What the pipeline never touches¶
The following classes of strings are deliberately preserved because removing them would break the report's technical narrative or because they are not customer-identifying.
- Technical content of the report: descriptions, payloads, exploit code, shell commands, tool output snippets, request / response bodies (only the values they contain may be flagged, not the surrounding code).
- Standards and well-known libraries: NaCl, libsodium, OpenSSL, OAuth, OAuth2, JWT, SAML, OIDC, WebRTC, FCM, APNS, OneSignal, Firebase, Google Play Services, Apple Push, libsignal, Curve25519, Ed25519, AES, SHA-256, HMAC, PBKDF2, Argon2.
- Standard constants and reserved ranges: RFC 5737, RFC 1918, loopback, well-known public DNS, RFC 2606 example domains.

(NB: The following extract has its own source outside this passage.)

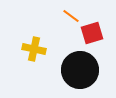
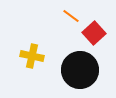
red square: moved 2 px right; rotated 25 degrees counterclockwise
yellow cross: moved 2 px left, 7 px down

- Generic OS / SDK / library versions:
Android 10,iOS 17,Java 17,Python 3.12,OpenSSL 3.0. - Generic hardware models:
Samsung SM-A920F,Xiaomi Redmi,Pixel 7,iPhone 14, these are lab-test details, not customer-identifying. - Dates in any format:
7 May 2026,2026-05-07,7 maggio 2026. - Generic file names and project paths:
ADVISORY.md,README.md,exploit_usage.md,debug_server.py,data/dev_keypair.json,src/main/java/...,proof/screenshot.png, technical artefact names. - Generic descriptive endpoints:
/api/v1/login,/healthz,/metrics,keyserver/v1/publish. - Variable / function / class names found in code (including
R8 / ProGuard obfuscated names like
pi.a.n,zi/a.java,License.WebServiceURI,sodium_key,key_id,encoded_key,OWN_KEY,DEV_PUB,VICTIM_PUB,crypto_box). - Test / placeholder identifiers that already document an
attack:
VITTIMA,VICTIM,Lab1,Lab2,attaccante,mitm. - Generic security terms: MITM, CSRF, XSS, RCE, SSRF, CVE-*, CVSS, CWE, OWASP.
- Already-anonymized values: previous placeholders
(
+39NNN0000NNN,203.0.113.NN,vendor.example,X-Vendor-*,VENDOR-CHAIN-*).
How the two tiers cooperate¶
- Tier-0 (
anonymize/rules_pass.py) is a deterministic regex pass. It catches phone numbers, IP addresses and 32 / 64-hex tokens without touching the LLM, and assigns a stable index (+393331111111always resolves to the same placeholder viadecisions_history.jsonl). Tier-0 hits auto-promote. - Tier-1 (
anonymize/detector.py) is the LLM detector with the prompt described above. It walks the document chunk by chunk via the structure-aware splitter, emits candidates with category + suggested placeholder + confidence, then a critic pass checks each candidate against the "is this really a customer-identifying value?" question. High confidence + critic-approved candidates auto-promote; the rest go to the human Review queue.
Why the categories matter¶
The category drives:
- Placeholder format: phones get
+CC<carrier>0000NNN, IPs get RFC 5737, hex tokens get the 8-char-prefix-preserving rule, etc. Code inanonymize/placeholders.py. - Auto-promotion threshold: some categories (Tier-0 phones,
Tier-0 IPs) auto-promote on the first hit; others (
brand,credentials,other) require critic agreement. - Per-project review: in the GUI's Review pane, candidates are grouped by category so the operator can blast through homogeneous sets quickly (approve all phones, edit questionable brand variants by hand).